As the 1930s drew to a turbulent close, Max Ernst’s creativity continued to flourish unabated, even as the threat of war loomed menacingly on the horizon. In 1937 the artist’s work had been denounced in his homeland of Germany, confiscated from museums and labelled Entartete kunst by the National Socialists. When the conflict finally erupted less than two years later, he was living with his paramour Leonora Carrington in an old farmhouse in the small village of Saint-Martin-d'Ardêche in the South of France. As a German citizen, Ernst was considered an enemy alien by the local authorities and imprisoned in an internment camp, where he shared a room with his fellow Surrealist, Hans Bellmer. In the midst of this turmoil, Ernst continued to paint, inspired by the semi-automatic technique of decalcomania, which had been introduced to Surrealist circles by the Spanish artist Oscar Domínguez in 1936. It was at the very height of this period of upheaval and uncertainty that Les peupliers emerged, its fluid, rippling passages of paint revealing the manner in which decalcomania captured Ernst’s imagination, offering him a new, fertile means of artistic expression.

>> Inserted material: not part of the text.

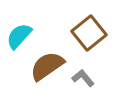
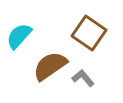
brown square: rotated 16 degrees counterclockwise
brown semicircle: moved 3 px right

Decalcomania was not a completely new discovery that Domínguez could claim credit for inventing, but rather a technique which had simply been overlooked and forgotten for years – Victor Hugo is known to have adopted this transfer process in the mid-19th century to generate the imagery in his works on paper. The method is simple enough – using gouache or some other water-based medium, the artist spreads paint on a sheet of paper, then lays a second sheet on top of it, and after applying varying degrees of pressure, lifts the second sheet, which will bear the imprint of marbled, blotted, porous and grainy patterns of paint. The process can be repeated in subsequent layers of paint to create ever more intricate textures that resemble the appearance of organic matter and mineral forms. The use of decalcomania provided a welcome boost to surrealist practice at a time when inspiration and inventiveness within the visual side of the movement had been noticeably on the wane. André Breton advocated its use as a proper automatic approach to creativity, one that was not subject to conscious control, and he promoted the process as a bona fide surrealist alternative to Dalí’s use of quasi-academic trompe l'oeil techniques in rendering dream imagery in painting.
While many surrealists dabbled in the technique simply to marvel at the bizarrely evocative shapes they could quickly create by accident, Ernst was the only artist to adapt decalcomania in a sustained manner to painting in oils on canvas, incorporating panes of glass and specially modified pigments to generate the evocative patterns. Through concentrated practice, he became a master of the technique, achieving a remarkable degree of control over this fundamentally unpredictable process. However, Ernst rarely employed this technique as an end in itself, but rather used it as a systematic means of applying paint in conjunction with various kinds of brush work and the use of the palette knife. From the depths of these rich, variegated surface patterns, his vivid imagination conjured magical striations of form and colour, which he then built into towering trees and rock formations, eventually conjuring jungle-like landscapes, filled with menacing, mythical creatures and voracious vegetation from their forms.
In 1939, Ernst began to apply the decalcomania technique by degrees, beginning with tree forms (Spies, nos. 2330-2335), amongst which the artist identified cypresses (cyprés) and poplars (peupliers). Les peupliers is an exquisite example from this small group of arboreal subjects, its fluid passages of paint and subtly shifting tones capturing the visual dynamism of the technique. No other species of tree was perhaps so inextricably tied to the French identity as the poplar: svelte and elegant, they were a common feature within the French countryside, typically found lining the entrance routes to grand châteaux, or used along rural roads as windshields for tilled fields, while land owners around the country planted them as a form of fencing to demarcate property boundaries. While Ernst may have detected visual similarities between the towering forms of poplars and the impressions created by decalcomania in the present canvas, his choice of title suggests a more symbolic connection, particularly given the context in which it was created.
Following the French Revolution, the poplar had become a symbol of liberty, largely due to its name, and ceremonial plantings were common on important anniversaries. As such, the tree became an emblem of the stability, beauty and fecundity of rural France within the public imagination, characteristics to be celebrated and embraced as the country braced itself once more for war. Indeed, the wartime climate and the stress of the threat to his security must have helped to stimulate Ernst’s imagination, transforming the random, unmediated patterns into fantastical landscapes which boasted a strange blend of magic, mystery, beauty and foreboding in their forms. Discussing this aspect of Ernst’s artistic practice, John Russell has observed: ‘[Décalcomanie] would not suit every subject, but for a world in process of self-destruction it was exactly right… The very act of squashing an area of wet paint on the canvas corresponded to the panic and irreality … as for the act of pulling the picture round, and of making sense of a dramatic but as yet meaningless situation, that also met the needs of the moment … Chaos was subject once more to the artist’s will’ (Max Ernst: Life and Work, London, 1967, p. 126).